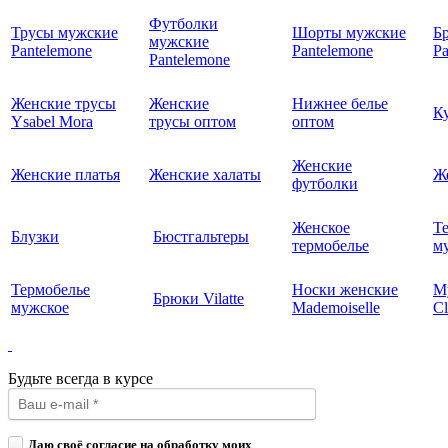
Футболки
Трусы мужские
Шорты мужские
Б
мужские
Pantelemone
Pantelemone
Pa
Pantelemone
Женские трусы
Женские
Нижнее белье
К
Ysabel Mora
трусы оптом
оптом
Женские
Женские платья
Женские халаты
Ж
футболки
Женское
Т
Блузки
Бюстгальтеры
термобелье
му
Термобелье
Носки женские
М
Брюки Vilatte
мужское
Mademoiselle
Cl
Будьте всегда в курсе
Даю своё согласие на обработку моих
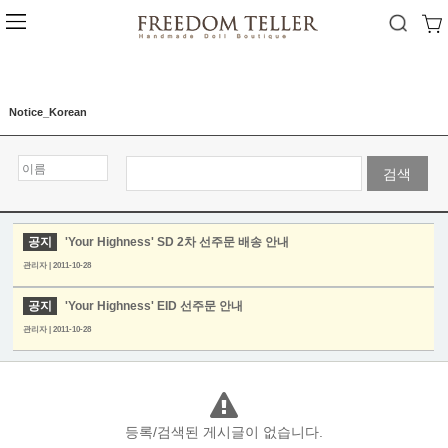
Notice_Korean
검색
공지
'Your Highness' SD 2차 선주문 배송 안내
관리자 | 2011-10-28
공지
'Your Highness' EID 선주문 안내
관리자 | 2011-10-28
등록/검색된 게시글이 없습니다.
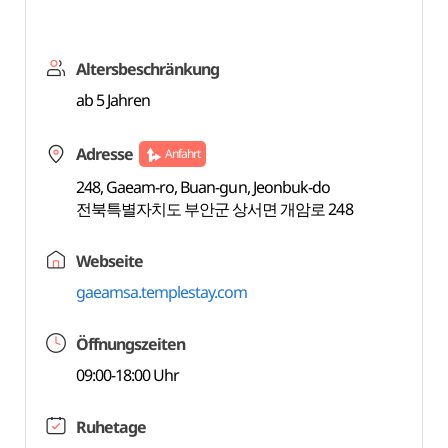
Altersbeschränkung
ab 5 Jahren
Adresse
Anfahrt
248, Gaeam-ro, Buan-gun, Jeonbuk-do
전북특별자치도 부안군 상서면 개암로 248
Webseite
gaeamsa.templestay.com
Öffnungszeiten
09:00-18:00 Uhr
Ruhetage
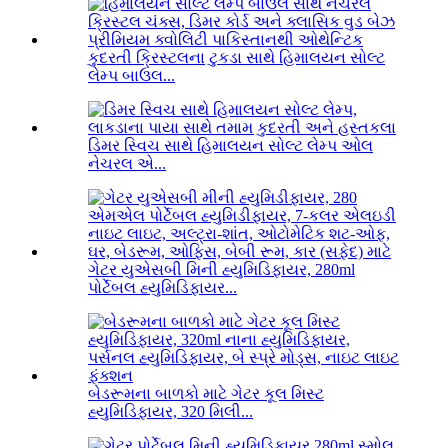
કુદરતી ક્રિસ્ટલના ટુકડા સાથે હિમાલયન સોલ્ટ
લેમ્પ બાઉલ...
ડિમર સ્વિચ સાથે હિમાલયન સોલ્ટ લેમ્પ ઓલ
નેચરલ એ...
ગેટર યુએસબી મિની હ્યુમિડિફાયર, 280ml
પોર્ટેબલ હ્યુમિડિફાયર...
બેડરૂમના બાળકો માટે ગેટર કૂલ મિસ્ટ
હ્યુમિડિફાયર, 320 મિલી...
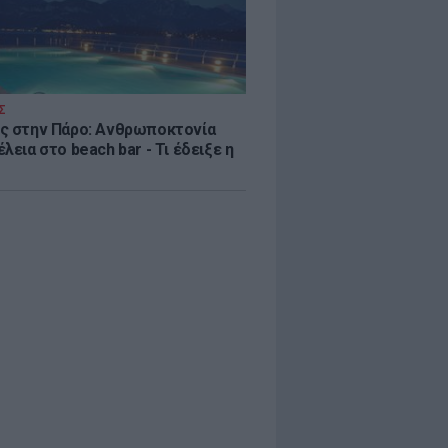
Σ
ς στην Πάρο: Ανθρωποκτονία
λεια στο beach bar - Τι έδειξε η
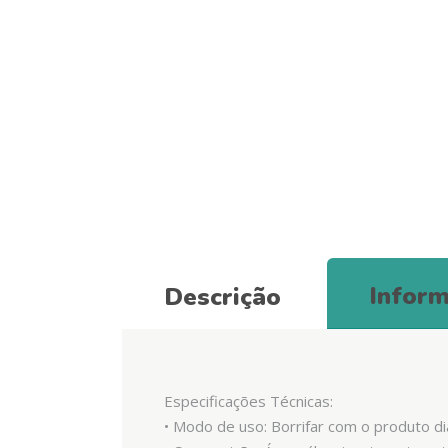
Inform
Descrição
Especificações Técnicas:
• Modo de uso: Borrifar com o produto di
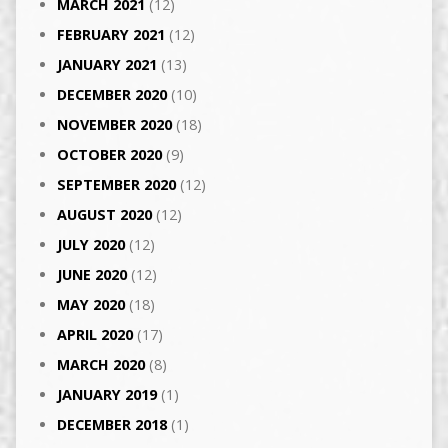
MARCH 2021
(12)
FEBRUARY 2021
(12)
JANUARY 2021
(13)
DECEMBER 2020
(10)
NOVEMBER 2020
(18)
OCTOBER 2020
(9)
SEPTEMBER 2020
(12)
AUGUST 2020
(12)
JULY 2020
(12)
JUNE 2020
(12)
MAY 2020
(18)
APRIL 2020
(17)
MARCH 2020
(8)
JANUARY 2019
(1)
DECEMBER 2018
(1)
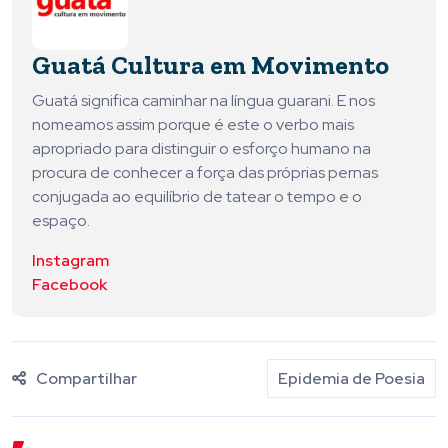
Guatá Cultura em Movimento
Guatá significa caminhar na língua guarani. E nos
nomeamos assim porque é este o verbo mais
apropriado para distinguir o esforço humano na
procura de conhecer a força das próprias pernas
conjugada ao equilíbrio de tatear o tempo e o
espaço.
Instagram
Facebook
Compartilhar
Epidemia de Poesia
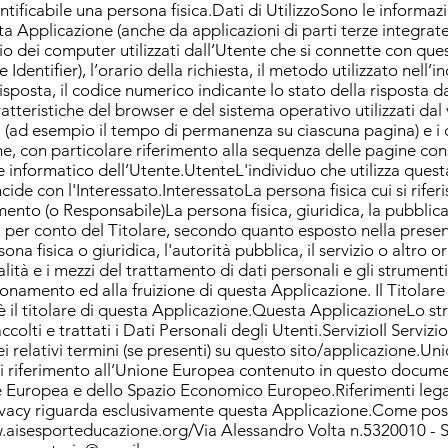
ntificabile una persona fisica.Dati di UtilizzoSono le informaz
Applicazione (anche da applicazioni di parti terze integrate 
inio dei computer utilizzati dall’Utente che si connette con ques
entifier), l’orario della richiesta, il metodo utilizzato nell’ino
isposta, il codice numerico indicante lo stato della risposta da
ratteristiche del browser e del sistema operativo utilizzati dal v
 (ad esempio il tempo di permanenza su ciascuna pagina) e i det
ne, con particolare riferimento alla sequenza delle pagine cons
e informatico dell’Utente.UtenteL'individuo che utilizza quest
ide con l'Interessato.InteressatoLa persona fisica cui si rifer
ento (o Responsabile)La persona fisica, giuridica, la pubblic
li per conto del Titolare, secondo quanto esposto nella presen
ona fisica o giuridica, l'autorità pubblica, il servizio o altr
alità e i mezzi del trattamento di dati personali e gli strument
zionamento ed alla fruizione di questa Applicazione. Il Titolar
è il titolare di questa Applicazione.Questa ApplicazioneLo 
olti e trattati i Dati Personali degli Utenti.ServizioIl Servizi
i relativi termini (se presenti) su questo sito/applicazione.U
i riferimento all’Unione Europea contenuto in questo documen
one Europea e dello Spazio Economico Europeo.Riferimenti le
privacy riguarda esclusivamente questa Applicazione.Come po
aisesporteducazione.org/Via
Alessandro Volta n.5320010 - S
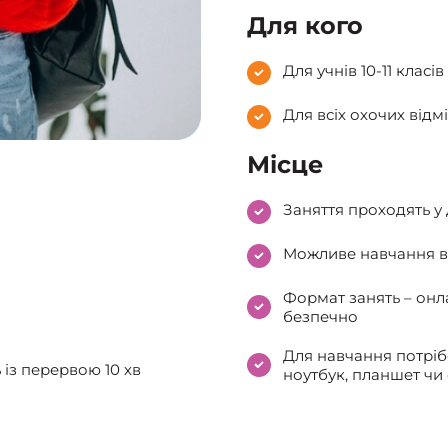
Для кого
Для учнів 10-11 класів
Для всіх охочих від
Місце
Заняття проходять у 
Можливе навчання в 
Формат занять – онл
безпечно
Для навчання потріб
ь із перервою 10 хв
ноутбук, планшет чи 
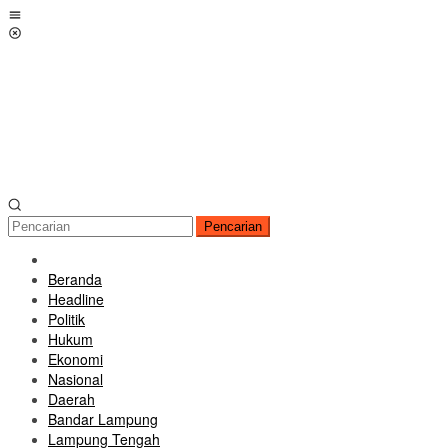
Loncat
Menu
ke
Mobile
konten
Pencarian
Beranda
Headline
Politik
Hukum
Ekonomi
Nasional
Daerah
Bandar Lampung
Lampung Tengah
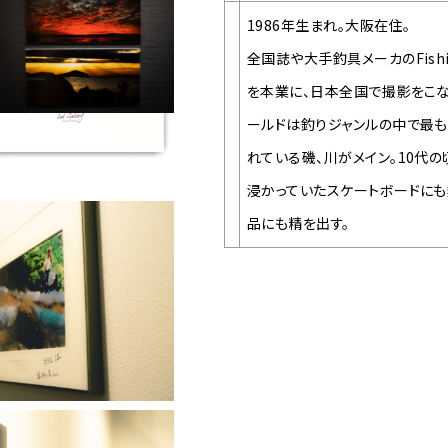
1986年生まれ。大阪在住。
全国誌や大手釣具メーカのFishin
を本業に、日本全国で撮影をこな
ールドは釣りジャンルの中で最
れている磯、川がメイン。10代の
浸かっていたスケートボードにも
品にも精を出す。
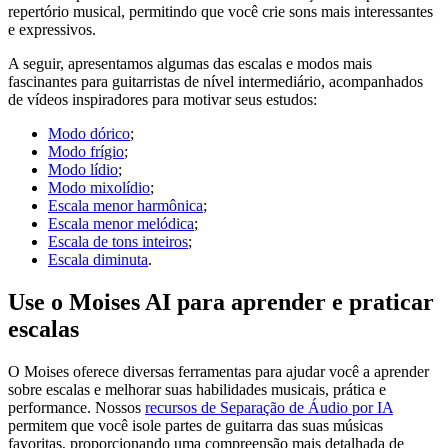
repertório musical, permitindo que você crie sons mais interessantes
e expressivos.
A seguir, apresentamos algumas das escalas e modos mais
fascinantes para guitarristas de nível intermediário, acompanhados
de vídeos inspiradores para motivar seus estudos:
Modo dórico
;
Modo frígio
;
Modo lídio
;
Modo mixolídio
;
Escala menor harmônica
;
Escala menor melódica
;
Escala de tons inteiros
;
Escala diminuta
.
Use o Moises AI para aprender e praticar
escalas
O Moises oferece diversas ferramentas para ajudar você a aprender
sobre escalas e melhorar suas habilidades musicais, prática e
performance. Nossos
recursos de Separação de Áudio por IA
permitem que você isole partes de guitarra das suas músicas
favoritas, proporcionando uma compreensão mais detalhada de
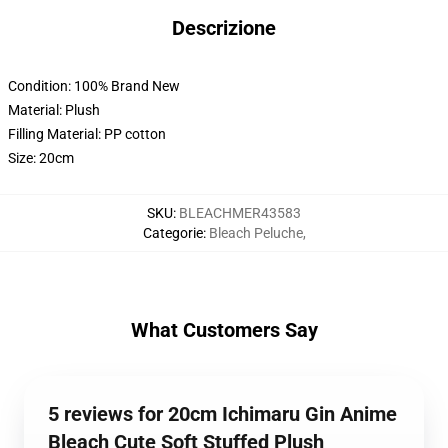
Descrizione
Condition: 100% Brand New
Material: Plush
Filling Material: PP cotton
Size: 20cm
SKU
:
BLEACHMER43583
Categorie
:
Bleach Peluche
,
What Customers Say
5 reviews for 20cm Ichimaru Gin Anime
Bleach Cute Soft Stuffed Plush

━━━━━━━━

Exercise aim →
Your reply should be a verbatim retyping of the lines from the one that holds "Filling Material: PP cotton" through the last line of the entries.

Written response →
Filling Material: PP cotton
Size: 20cm
SKU
:
BLEACHMER43583
Categorie
:
Bleach Peluche
,
What Customers Say
5 reviews for 20cm Ichimaru Gin Anime
Bleach Cute Soft Stuffed Plush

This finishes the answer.